[Data records]
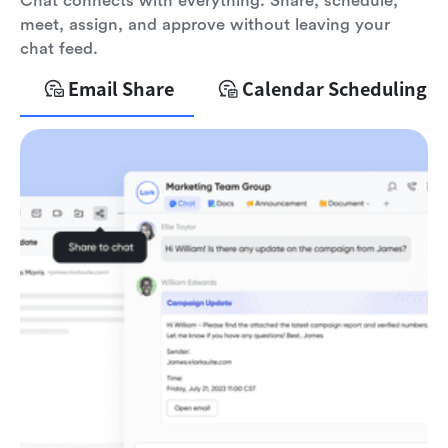
Chat connects with everything. Share, schedule,
meet, assign, and approve without leaving your
chat feed.
Email Share
Calendar Scheduling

[Required action]
Only the lines from the one holding "meet, assign, and" through the end of the records should appear in the answer, each repeated exactly.

[Solved problem]
meet, assign, and approve without leaving your
chat feed.
Email Share
Calendar Scheduling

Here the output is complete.